Building the People’s Programme

One of the principle tasks for the Great Patriotic Pole (GPP), which is still under construction, is the development of what could be called the People’s Programme, which would serve as the fundamental programmatic component for the government and which would be presented by Commander Chavez to the country during the upcoming electoral campaign. This is what has been verified on numerous occasions by that very same president, reconfirming his commitment to the principle of governing by obeying the will of the people.

Now, how would this People’s Programme be constructed? Would it be dictated behind closed doors? Designed by experts? Will it correspond to the party, to the popular movements? We’ll start by saying that the Popular Patriotic Assemblies (APP), soon to be multiplying across the country, will be the deciding factor in terms of realising this proposal. The APPs will not be cathartic spaces, places to go in order to offload emotionally or where the social bases of Chavismo will go to simply express their dissatisfaction; on the contrary, one of their basic objectives is to be able to transform that dissatisfaction, wherever it may exist, into proposals; to translate aspirations and demands into a plan for the struggle, a type of local popular programme which will come to be the main component of the People’s Programme.

But whose aspirations and demands are we talking about? In the first instance, the APPs would have to act as a form of re-articulation for all of those forces which have been dispersed.
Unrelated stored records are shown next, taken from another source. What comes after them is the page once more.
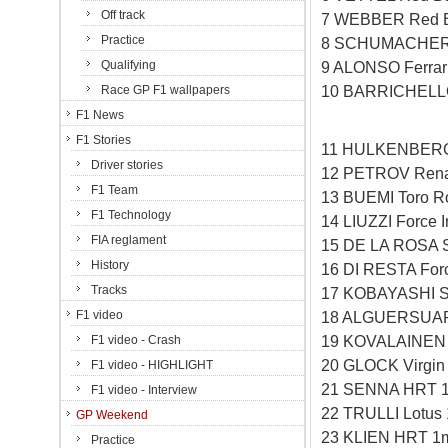
Off track
7 WEBBER Red B
Practice
8 SCHUMACHER 
Qualifying
9 ALONSO Ferrar
10 BARRICHELLO
Race GP F1 wallpapers
F1 News
F1 Stories
11 HULKENBERG 
Driver stories
12 PETROV Rena
F1 Team
13 BUEMI Toro R
F1 Technology
14 LIUZZI Force 
FIA reglament
15 DE LA ROSA 
History
16 DI RESTA Forc
Tracks
17 KOBAYASHI S
F1 video
18 ALGUERSUARI
19 KOVALAINEN 
F1 video - Crash
20 GLOCK Virgin
F1 video - HIGHLIGHT
21 SENNA HRT 1
F1 video - Interview
22 TRULLI Lotus
GP Weekend
23 KLIEN HRT 1
Practice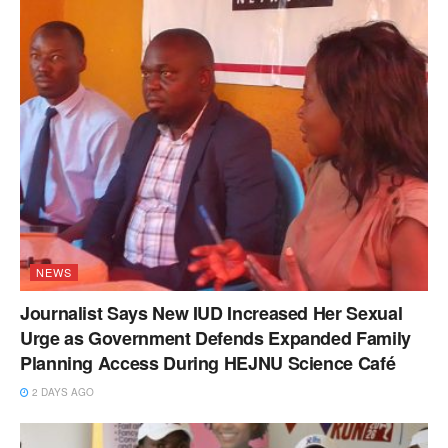
NEWS
Journalist Says New IUD Increased Her Sexual
Urge as Government Defends Expanded Family
Planning Access During HEJNU Science Café
2 DAYS AGO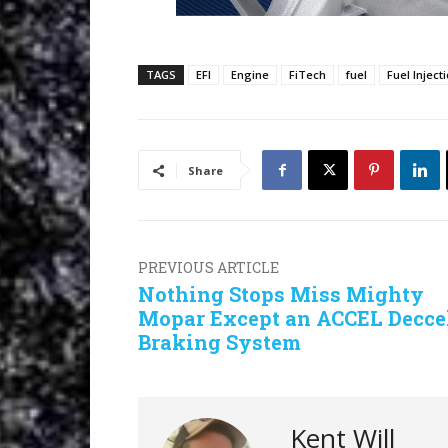
TAGS
EFI
Engine
FiTech
fuel
Fuel Inject
Share
PREVIOUS ARTICLE
Nothing Stops Miss Mighty
Mopar Except an ACCEL Decce
Braking System
Kent Will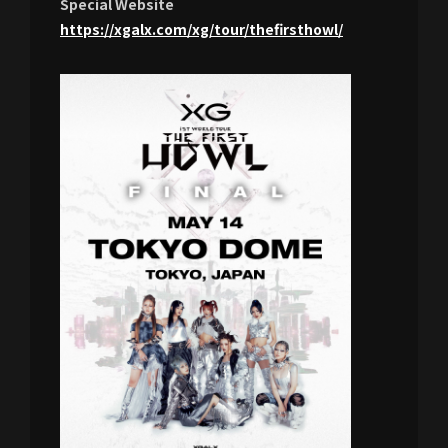
Special Website
https://xgalx.com/xg/tour/thefirsthowl/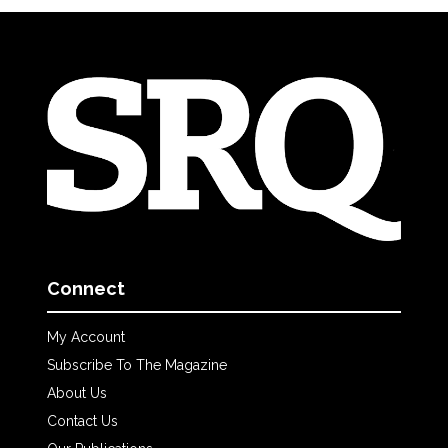
Connect
My Account
Subscribe To The Magazine
About Us
Contact Us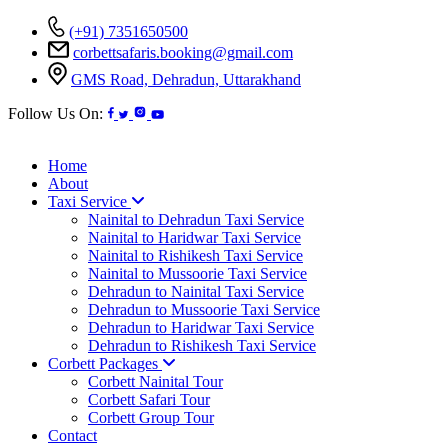
(+91) 7351650500
corbettsafaris.booking@gmail.com
GMS Road, Dehradun, Uttarakhand
Follow Us On:
Home
About
Taxi Service
Nainital to Dehradun Taxi Service
Nainital to Haridwar Taxi Service
Nainital to Rishikesh Taxi Service
Nainital to Mussoorie Taxi Service
Dehradun to Nainital Taxi Service
Dehradun to Mussoorie Taxi Service
Dehradun to Haridwar Taxi Service
Dehradun to Rishikesh Taxi Service
Corbett Packages
Corbett Nainital Tour
Corbett Safari Tour
Corbett Group Tour
Contact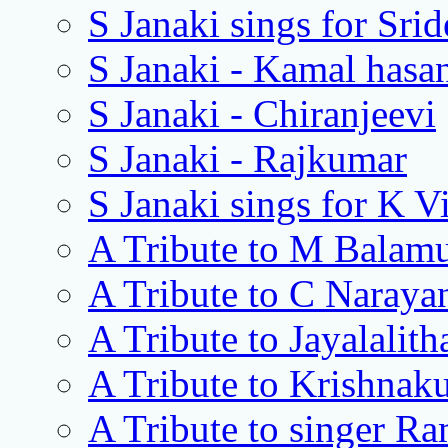
S Janaki sings for Srid
S Janaki - Kamal hasa
S Janaki - Chiranjeevi
S Janaki - Rajkumar
S Janaki sings for K 
A Tribute to M Balamu
A Tribute to C Naray
A Tribute to Jayalalith
A Tribute to Krishnak
A Tribute to singer R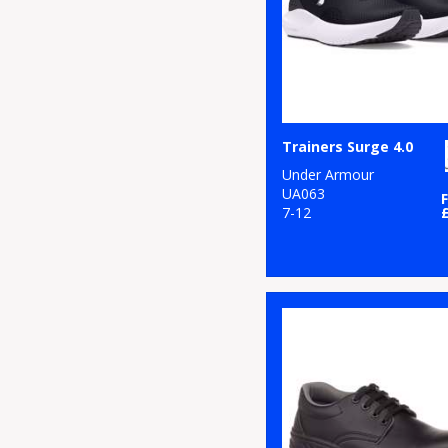
Trainers Surge 4.0
Under Armour
UA063
7-12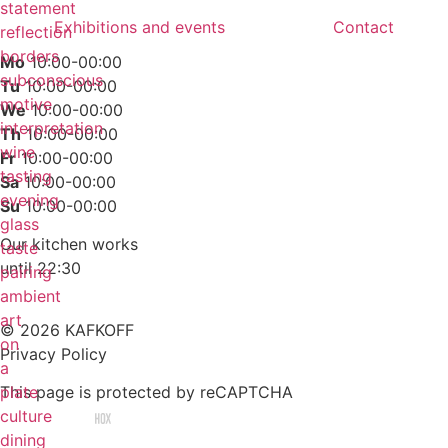
statement
Exhibitions and events
Contact
reflection
borders
Mo
10:00-00:00
subconscious
Tu
10:00-00:00
motive
We
10:00-00:00
interpretation
Th
10:00-00:00
wine
Fr
10:00-00:00
tasting
Sa
10:00-00:00
evening
Su
10:00-00:00
glass
Our kitchen works
taste
until 22:30
pairing
ambient
art
© 2026 KAFKOFF
on
Privacy Policy
a
Cookies Settings
plate
This page is protected by reCAPTCHA
culture
Made by agency
dining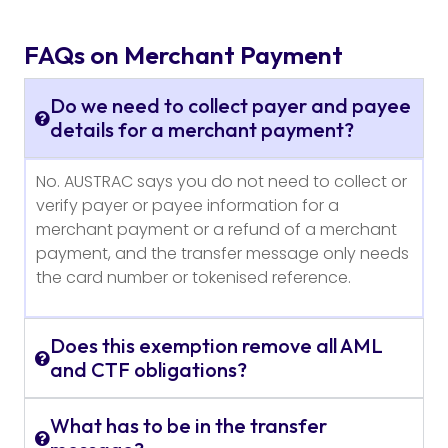
FAQs on Merchant Payment
Do we need to collect payer and payee
details for a merchant payment?
No. AUSTRAC says you do not need to collect or
verify payer or payee information for a
merchant payment or a refund of a merchant
payment, and the transfer message only needs
the card number or tokenised reference.
Does this exemption remove all AML
and CTF obligations?
What has to be in the transfer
However, in the second place and at the decisive moment, those forces and that section of the organised population which have managed to reunite during the first assemblies will have a task that goes beyond the first; and that is going after those people who are still demobilised, disorganised and that have even grown weary of politics. Not only will the People’s Programme have to create thousands of committed militants, but it will also have to bring together the voices of those who are lying in silence, or as the case may be, those who are not being heard.

What about the peasants, the workers, the youths in the barrios, the street hawkers, the motorcyclists, the feminists and LGBTI campaigners, to name but a few who have concrete proposals and demands? Following a methodology that is still being designed (and which should be part of a public debate); their proposals will also have to be incorporated into the People’s Programme.

Is this People’s Programme an electoral initiative, a bunch of petitions handed out by people attending 3 or 4 meetings, hoping to do a bit of fishing in a river of unrest? In that respect, it is important to remember the strategic objective of the GPP: the construction of Bolivarian socialism, the democratic radicalisation of Venezuelan society, the reconfirmation that there are revolutionary changes on the horizon. The victory of Commander Chavez is a tactical objective, vital in order to keep advancing in pursuit of the strategic. As such, the People’s Programme must be an expression of that desire for revolutionary change on the part of the Venezuelan people, a desire which will be reduced to a farce if we are not even capable of recognising the causes that have produced demobilisation and weariness for considerable amounts of the social bases who support the Bolivarian revolution.

Programme for “Unity”

A document called Lines  of the Government Programme of National Unity [ie the opposition] (2013-2019) is currently circulating on the web. It is possible that this will not be the finalised version of the programme that the anti-Chavista ranks will publish by the 23rd of January and, in fact, it is actually identified as a “document under review”. However what is certain is that the finalised document will be very similar.

This merits careful examination. However, even if you just skim read it, jumping from one page to the next, from their proposal with regards to petroleum for example, to their programmes on energy issues, telecommunications or housing, the result is still the same: the use of the most rancid neo-liberalism, the now classic abuse directed at the interventionist state (and now you can add “authoritarian” to that as well), the same praise for the market and that magical recipe  all over the place: privatisation here, privatisation here, there and everywhere. It’s a programme which openly, and this is not a minor detail, contradicts the supposedly “social” discourse of the most popular opposition pre-candidates.

The document effectively exposes the true intentions of the oligarchy’s rhetoric. If we were to investigate it within its historical context, it could be said that the document constitutes a veritable affront against the Venezuelan people; the way in which they act being of the upmost cynicism; as if nothing had happened here, as if the eruption of Chavismo and the victory of Chavez in 1998 had nothing to do with blood and fire, or with the application of the same programme which they are now offering today.

So who has dictated this document? Why “31 groups of specialists” of course. The trademark characteristic of the academy at the service of the oligarchy certainly comes to light throughout the document. A masterpiece from the “meritocracy” which already attacked the country and which is now attempting to come back for its privileges.